Scale effects entail that efficiency is greater at higher volumes of activity. The following types have been identified[ii]

First, specialization. This goes back to Adam Smith. Larger volumes of production allow for division of labour, and the resulting specialization in component activities increases efficiency. In political integration this means that there can be specialization within bureaucracy, public services and government departments.

Second, the periphery/surface effect. For a circle the ratio between circumference and surface is 2/r, where r is the radius of the circle. In politics, the periphery carries costs of frontier policing and defence, while the surface yields resources available in the country. Thus the ratio between costs and resources declines with size.

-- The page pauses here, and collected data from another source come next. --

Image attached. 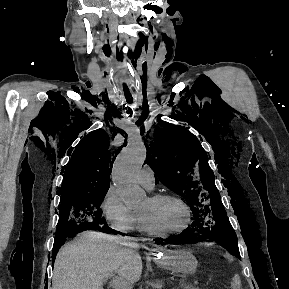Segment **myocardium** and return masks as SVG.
Returning a JSON list of instances; mask_svg holds the SVG:
<instances>
[{
    "mask_svg": "<svg viewBox=\"0 0 289 289\" xmlns=\"http://www.w3.org/2000/svg\"><path fill=\"white\" fill-rule=\"evenodd\" d=\"M149 198H150V200H152L154 202H160L163 200L176 201L185 210L186 216H187V221H186V224L178 230L164 232V231H160V230L155 229L150 224V222L147 220V218L143 214L139 213V218L141 220L143 228L148 234L156 236V237H169V236L179 235V234L185 232L190 227L191 222H192V212H191L189 205L181 197H179L175 194H171V193H157V194L151 195Z\"/></svg>",
    "mask_w": 289,
    "mask_h": 289,
    "instance_id": "obj_1",
    "label": "myocardium"
}]
</instances>
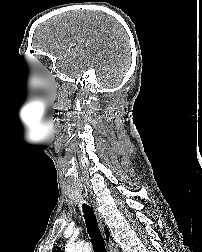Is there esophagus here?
<instances>
[{"label":"esophagus","mask_w":202,"mask_h":252,"mask_svg":"<svg viewBox=\"0 0 202 252\" xmlns=\"http://www.w3.org/2000/svg\"><path fill=\"white\" fill-rule=\"evenodd\" d=\"M91 202H92V207H93L94 213H95L97 220L99 222L100 229H101L102 233L104 234L103 217L100 214V212L98 211L96 203L93 200Z\"/></svg>","instance_id":"34e87169"}]
</instances>
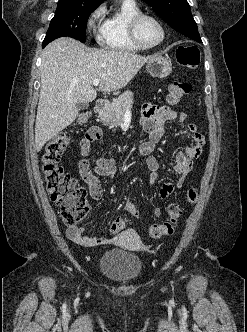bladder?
Listing matches in <instances>:
<instances>
[{
    "label": "bladder",
    "mask_w": 247,
    "mask_h": 332,
    "mask_svg": "<svg viewBox=\"0 0 247 332\" xmlns=\"http://www.w3.org/2000/svg\"><path fill=\"white\" fill-rule=\"evenodd\" d=\"M101 274L114 283L130 284L141 274V259L134 253L122 249H111L99 259Z\"/></svg>",
    "instance_id": "1"
}]
</instances>
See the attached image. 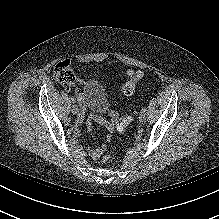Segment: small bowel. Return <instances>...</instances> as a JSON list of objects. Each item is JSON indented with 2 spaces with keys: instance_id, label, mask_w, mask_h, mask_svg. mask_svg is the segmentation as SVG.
Masks as SVG:
<instances>
[{
  "instance_id": "1",
  "label": "small bowel",
  "mask_w": 219,
  "mask_h": 219,
  "mask_svg": "<svg viewBox=\"0 0 219 219\" xmlns=\"http://www.w3.org/2000/svg\"><path fill=\"white\" fill-rule=\"evenodd\" d=\"M68 90H71V86L67 87ZM76 97L79 101H86L85 96L81 95V94H76ZM92 125L89 124V127H91ZM104 147L100 146L98 148H94V149H90L89 150V156L92 158H97L101 155L102 151H103Z\"/></svg>"
}]
</instances>
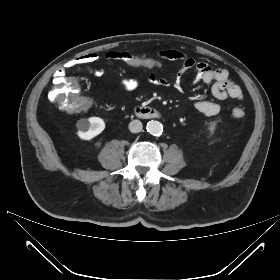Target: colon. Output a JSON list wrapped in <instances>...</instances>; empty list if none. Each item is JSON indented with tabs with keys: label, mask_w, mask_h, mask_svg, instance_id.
<instances>
[{
	"label": "colon",
	"mask_w": 280,
	"mask_h": 280,
	"mask_svg": "<svg viewBox=\"0 0 280 280\" xmlns=\"http://www.w3.org/2000/svg\"><path fill=\"white\" fill-rule=\"evenodd\" d=\"M119 65L122 69L127 70L130 67H138L140 71L147 72L149 70L162 72L166 69L167 64L164 60L147 56L145 54L131 55L128 58L124 57L120 60ZM76 81L73 78H69L65 73H57L53 87L49 92L48 99L51 102H57L63 104L66 108H72L74 112L81 113L84 110H88L92 106V101L88 97L81 98L77 94H67V89L75 85ZM233 115L237 118L243 117L244 111L241 108H237L233 111Z\"/></svg>",
	"instance_id": "1"
}]
</instances>
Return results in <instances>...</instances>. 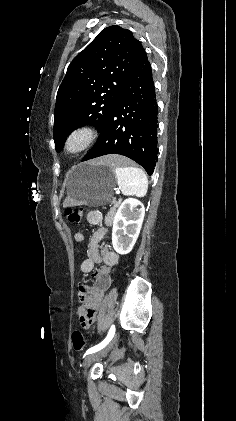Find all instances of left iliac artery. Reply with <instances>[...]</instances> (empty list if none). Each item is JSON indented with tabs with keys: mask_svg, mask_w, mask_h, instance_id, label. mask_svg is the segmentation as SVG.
Segmentation results:
<instances>
[{
	"mask_svg": "<svg viewBox=\"0 0 236 421\" xmlns=\"http://www.w3.org/2000/svg\"><path fill=\"white\" fill-rule=\"evenodd\" d=\"M114 334H115V326L112 325L111 328H110V330H109V332H108L107 337L101 343H99L98 345H95L94 347H91L90 349H88L86 351L85 355H88V354L97 352L100 349L104 348L111 341V339L113 338Z\"/></svg>",
	"mask_w": 236,
	"mask_h": 421,
	"instance_id": "1",
	"label": "left iliac artery"
}]
</instances>
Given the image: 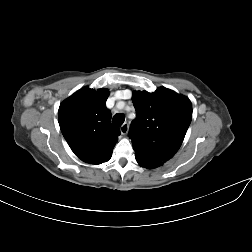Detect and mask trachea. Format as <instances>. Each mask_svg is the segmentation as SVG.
<instances>
[{"label": "trachea", "instance_id": "3493384b", "mask_svg": "<svg viewBox=\"0 0 252 252\" xmlns=\"http://www.w3.org/2000/svg\"><path fill=\"white\" fill-rule=\"evenodd\" d=\"M125 121V117L121 113H117L113 116L112 122L118 126H121Z\"/></svg>", "mask_w": 252, "mask_h": 252}]
</instances>
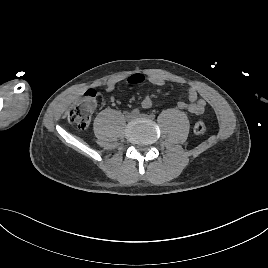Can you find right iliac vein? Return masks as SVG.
I'll list each match as a JSON object with an SVG mask.
<instances>
[{"label":"right iliac vein","instance_id":"obj_1","mask_svg":"<svg viewBox=\"0 0 268 268\" xmlns=\"http://www.w3.org/2000/svg\"><path fill=\"white\" fill-rule=\"evenodd\" d=\"M126 120L130 121L133 120L135 118V115L133 113H127L125 115Z\"/></svg>","mask_w":268,"mask_h":268}]
</instances>
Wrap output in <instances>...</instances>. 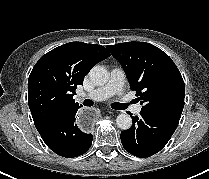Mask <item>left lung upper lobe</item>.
<instances>
[{"label":"left lung upper lobe","instance_id":"1","mask_svg":"<svg viewBox=\"0 0 209 179\" xmlns=\"http://www.w3.org/2000/svg\"><path fill=\"white\" fill-rule=\"evenodd\" d=\"M107 48L122 65L131 90L143 104L142 110L182 114L184 81L166 53L146 42H125Z\"/></svg>","mask_w":209,"mask_h":179}]
</instances>
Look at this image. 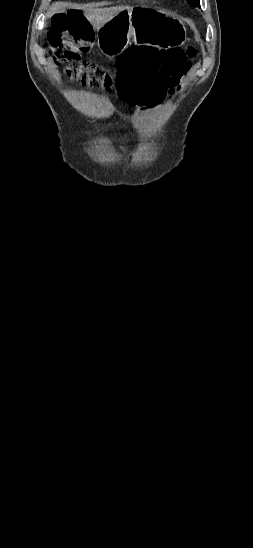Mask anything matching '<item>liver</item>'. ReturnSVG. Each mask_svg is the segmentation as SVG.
I'll return each mask as SVG.
<instances>
[{
  "label": "liver",
  "instance_id": "1",
  "mask_svg": "<svg viewBox=\"0 0 253 548\" xmlns=\"http://www.w3.org/2000/svg\"><path fill=\"white\" fill-rule=\"evenodd\" d=\"M67 8L70 9H84V16L90 22L94 29H99L110 21L114 16L124 10L133 9L130 6H115L109 8H92L89 5H78L68 2H55L51 5L48 15L52 16L56 13H63Z\"/></svg>",
  "mask_w": 253,
  "mask_h": 548
}]
</instances>
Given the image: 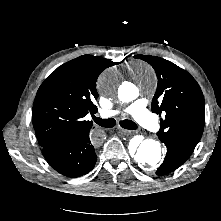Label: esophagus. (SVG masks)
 I'll return each instance as SVG.
<instances>
[{"label":"esophagus","instance_id":"1","mask_svg":"<svg viewBox=\"0 0 221 221\" xmlns=\"http://www.w3.org/2000/svg\"><path fill=\"white\" fill-rule=\"evenodd\" d=\"M119 130H120L122 133H124L125 135H129V134L132 133V131L126 130V129H122V128H119Z\"/></svg>","mask_w":221,"mask_h":221}]
</instances>
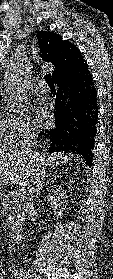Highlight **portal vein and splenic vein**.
I'll return each mask as SVG.
<instances>
[{
  "label": "portal vein and splenic vein",
  "mask_w": 113,
  "mask_h": 279,
  "mask_svg": "<svg viewBox=\"0 0 113 279\" xmlns=\"http://www.w3.org/2000/svg\"><path fill=\"white\" fill-rule=\"evenodd\" d=\"M17 194L20 196V197H23L24 196V192L22 189H17L16 190Z\"/></svg>",
  "instance_id": "obj_1"
}]
</instances>
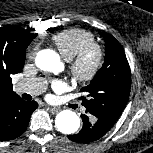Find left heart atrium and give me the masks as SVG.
<instances>
[{
  "label": "left heart atrium",
  "instance_id": "left-heart-atrium-1",
  "mask_svg": "<svg viewBox=\"0 0 153 153\" xmlns=\"http://www.w3.org/2000/svg\"><path fill=\"white\" fill-rule=\"evenodd\" d=\"M53 85H54V87L57 88V89H60V88L62 87V84H61L60 82H58V81H55V82L53 83Z\"/></svg>",
  "mask_w": 153,
  "mask_h": 153
}]
</instances>
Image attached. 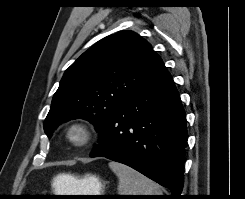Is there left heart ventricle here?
<instances>
[{
    "label": "left heart ventricle",
    "mask_w": 245,
    "mask_h": 199,
    "mask_svg": "<svg viewBox=\"0 0 245 199\" xmlns=\"http://www.w3.org/2000/svg\"><path fill=\"white\" fill-rule=\"evenodd\" d=\"M72 137L75 139V140H80L81 137H82V133L78 130H74L72 132Z\"/></svg>",
    "instance_id": "1"
}]
</instances>
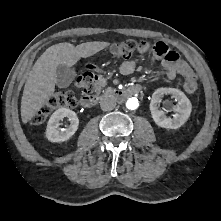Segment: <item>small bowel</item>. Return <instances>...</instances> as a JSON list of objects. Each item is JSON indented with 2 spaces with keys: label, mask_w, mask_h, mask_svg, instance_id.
<instances>
[{
  "label": "small bowel",
  "mask_w": 221,
  "mask_h": 221,
  "mask_svg": "<svg viewBox=\"0 0 221 221\" xmlns=\"http://www.w3.org/2000/svg\"><path fill=\"white\" fill-rule=\"evenodd\" d=\"M150 44L147 41L139 43L138 52L144 54L150 49ZM153 54L161 59V64L166 71L168 80H174L176 76L187 77L193 75L191 67L180 58L178 53L172 51L164 42H157L153 49ZM136 63L133 60H126L120 66V72L123 75H129L134 72Z\"/></svg>",
  "instance_id": "c3829d8e"
}]
</instances>
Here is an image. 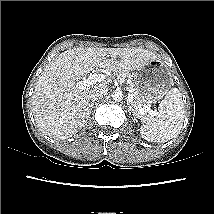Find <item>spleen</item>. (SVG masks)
<instances>
[{
    "label": "spleen",
    "instance_id": "spleen-1",
    "mask_svg": "<svg viewBox=\"0 0 214 214\" xmlns=\"http://www.w3.org/2000/svg\"><path fill=\"white\" fill-rule=\"evenodd\" d=\"M184 103L177 88H172L158 106L155 115L141 118V136L147 141L164 143L175 138L183 125Z\"/></svg>",
    "mask_w": 214,
    "mask_h": 214
}]
</instances>
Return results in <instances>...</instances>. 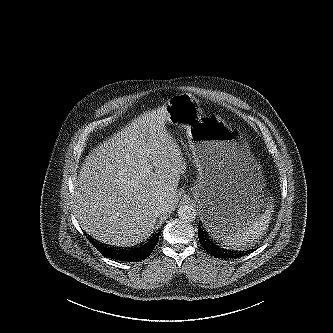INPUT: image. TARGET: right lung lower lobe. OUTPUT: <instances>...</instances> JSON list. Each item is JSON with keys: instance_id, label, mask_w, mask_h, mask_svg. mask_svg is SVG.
I'll list each match as a JSON object with an SVG mask.
<instances>
[{"instance_id": "1", "label": "right lung lower lobe", "mask_w": 333, "mask_h": 333, "mask_svg": "<svg viewBox=\"0 0 333 333\" xmlns=\"http://www.w3.org/2000/svg\"><path fill=\"white\" fill-rule=\"evenodd\" d=\"M159 233L154 234L144 245L130 251H119L111 248L94 245L97 250L105 257L127 262H137L150 256L156 244L158 243Z\"/></svg>"}]
</instances>
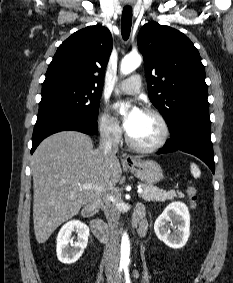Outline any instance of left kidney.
<instances>
[{
    "label": "left kidney",
    "mask_w": 233,
    "mask_h": 283,
    "mask_svg": "<svg viewBox=\"0 0 233 283\" xmlns=\"http://www.w3.org/2000/svg\"><path fill=\"white\" fill-rule=\"evenodd\" d=\"M170 228L174 229L171 233ZM154 230L159 240L173 249L182 248L190 236V214L182 202L169 204L156 219Z\"/></svg>",
    "instance_id": "obj_1"
}]
</instances>
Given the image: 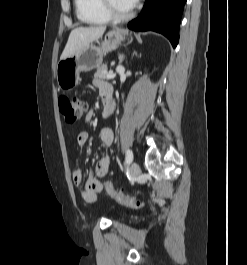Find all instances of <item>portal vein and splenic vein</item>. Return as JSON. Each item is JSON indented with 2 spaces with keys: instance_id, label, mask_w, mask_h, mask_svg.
I'll list each match as a JSON object with an SVG mask.
<instances>
[{
  "instance_id": "18ae733b",
  "label": "portal vein and splenic vein",
  "mask_w": 247,
  "mask_h": 265,
  "mask_svg": "<svg viewBox=\"0 0 247 265\" xmlns=\"http://www.w3.org/2000/svg\"><path fill=\"white\" fill-rule=\"evenodd\" d=\"M116 76V74H114V73H109L108 75H107V78L108 79H113L114 77Z\"/></svg>"
}]
</instances>
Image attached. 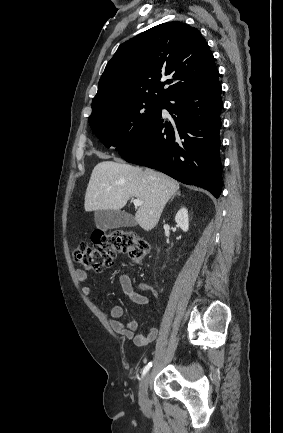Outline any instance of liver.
<instances>
[{
	"label": "liver",
	"instance_id": "6515ba94",
	"mask_svg": "<svg viewBox=\"0 0 283 433\" xmlns=\"http://www.w3.org/2000/svg\"><path fill=\"white\" fill-rule=\"evenodd\" d=\"M179 188V182L151 168L104 160L94 166L86 188L85 210H120L130 196L143 200L135 221L144 231L156 227L161 212Z\"/></svg>",
	"mask_w": 283,
	"mask_h": 433
}]
</instances>
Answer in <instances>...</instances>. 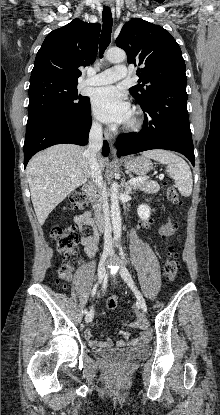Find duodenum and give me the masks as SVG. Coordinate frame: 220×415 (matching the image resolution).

Third, spread of risk. In a larger territory the incidence of calamities, such as earth quakes, floods, hurricanes, etc. is spread over a larger territory, yielding more remedial resources per incidence.

Fourth, incidence of excellence. At a given chance of excellence occurring anywhere, the chance that it occurs in a larger population is larger than in a small one.

Fifth, Threshold effects. Many services carry the ‘threshold cost’ of the minimum capacity needed for the service to function. An example is a service desk, with the minimum of one attendant. At a low volume of use the cost per user then is higher than with a large volume of users. This applies to all manner of government services. Also to foreign diplomatic representation and negotiation, for example. Also to other basic, minimal capacities, for basic research, security and surveillance, communication, elections, … Mostly, the cost of those carries a fixed, minimal component and a component related to the volume of use. The efficiency of size lies in the first. In some cases, such as law making, the fixed, minimum costs far outweigh costs in relation to size.  

How about an air force? One needs a lager one for a larger surface of the territory, so that it does not fall under the periphery/surface effect, but there are threshold costs in setting up and maintaining an air force of any size.

Sixth, as noted by Gary Marks, public goods are non-rival, i.e. use by one citizen does not reduce the availability to others. For example, a law does not diminish in its application. However, with an increasing population the costs of administering the law do increase.

Seventh, variety. The variety of larger territories is larger, in culture, knowledge, experience, conditions, and greater variety yields a greater fund for the ‘novel combinations’ of innovation.

However, this is a double-edged sword, since greater variety also makes cooperation and unification more difficult.

Earlier in this blog I discussed the notion of ‘cognitive distance’. The larger it is the more potential there is for learning and novelty, but the more difficult it also is to bridge that distance in order to utilize the potential.

And there is the problem of parochial altruism. I discuss that in the next item.



[i] Gary Marks, 2012, ‘Europe and its empires: From Rome to the European Union’, JCMS annual lecture, Journal of Common Market Studies, 50(1), p. 1-20.
[ii] Bart Nooteboom, 2007, ‘Service value chains and effects of scale’, Service Business, 1: 119-139.